YOUR ASSIGNMENT
The answer must be a word-for-word copy of the records below, with every picture left out.

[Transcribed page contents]
+---+
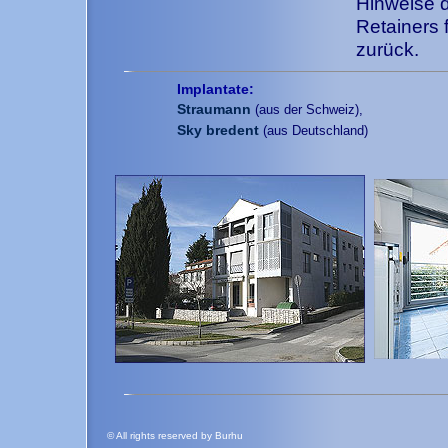
Hinweise 
Retainers 
zurück.
Implantate:
Straumann
(aus der Schweiz),
Sky bredent
(aus Deutschland)
© All rights reserved by Burhu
+---+
ANSWER TO THE EXERCISE
Hinweise 
Retainers 
zurück.
Implantate:
Straumann
(aus der Schweiz),
Sky bredent
(aus Deutschland)
© All rights reserved by Burhu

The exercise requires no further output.